Sunday, 13 September 2020

Jérôme Melançon : part one

Jérôme Melançon writes and lives in oskana kâ-asastêki / Regina, SK. He is the author of a bilingual chapbook with above/ground press, Coup (August 2020), two books of poetry, De perdre tes pas (2011) and Quelques pas quelque part (2016) with Éditions des Plaines, and one book of philosophy, La politique dans l’adversité (Metispresses, 2018). He teaches Francophone studies and philosophy, and even sometimes creative writing, at the University of Regina. He can be found on Twitter and Instagram through @lethejerome.

How does a poem begin?

A desire to stop what’s happening around me and render a moment fully. Not unlike taking a picture. There’s something I know I’ll want to remember, there’s something happening in that moment, emotions attached to things that I want to take with me. I’m not much of a photographer so I can only really account for a moment through words. This swelling feeling often just disappears as I write and the poem falls flat. At times though there’s a line or two that will stick, and I can build the rest of a poem around them.

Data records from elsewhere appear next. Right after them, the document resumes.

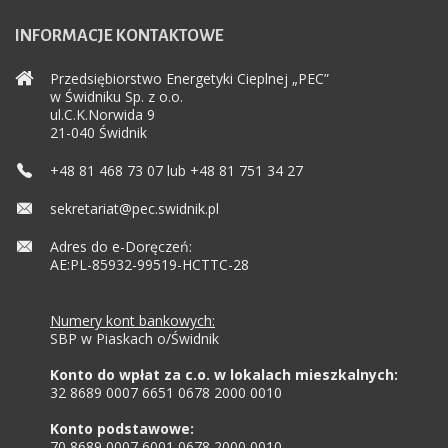
INFORMACJE
KONTAKTOWE
Przedsiębiorstwo Energetyki Cieplnej „PEC”
w Świdniku Sp. z o.o.
ul.C.K.Norwida 9
21-040 Świdnik
+48 81 468 73 07 lub +48 81 751 34 27
sekretariat@pec.swidnik.pl
Adres do e-Doręczeń:
AE:PL-85932-99519-HCTTC-28
Numery kont bankowych:
SBP w Piaskach o/Świdnik
Konto do wpłat za c.o. w lokalach mieszkalnych:
32 8689 0007 6651 0678 2000 0010
Konto podstawowe:
70 8689 0007 6001 0678 2000 0010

There’s a struggle between what I’m trying to get across then, the aesthetics of it, and the desire to be in close communication with readers. This writing might also just be me saying “you’ve got to see this!” I haven’t thought too much about what communicating beauty means; it’s just a given for me, I have this desire. I haven’t felt the need to interrogate it, or to question it. And more recently, like in the book I just finished, it’s moved to the beauty in responses to what isn’t beautiful, the aesthetics of what has an aesthetic impact, without necessarily being beautiful.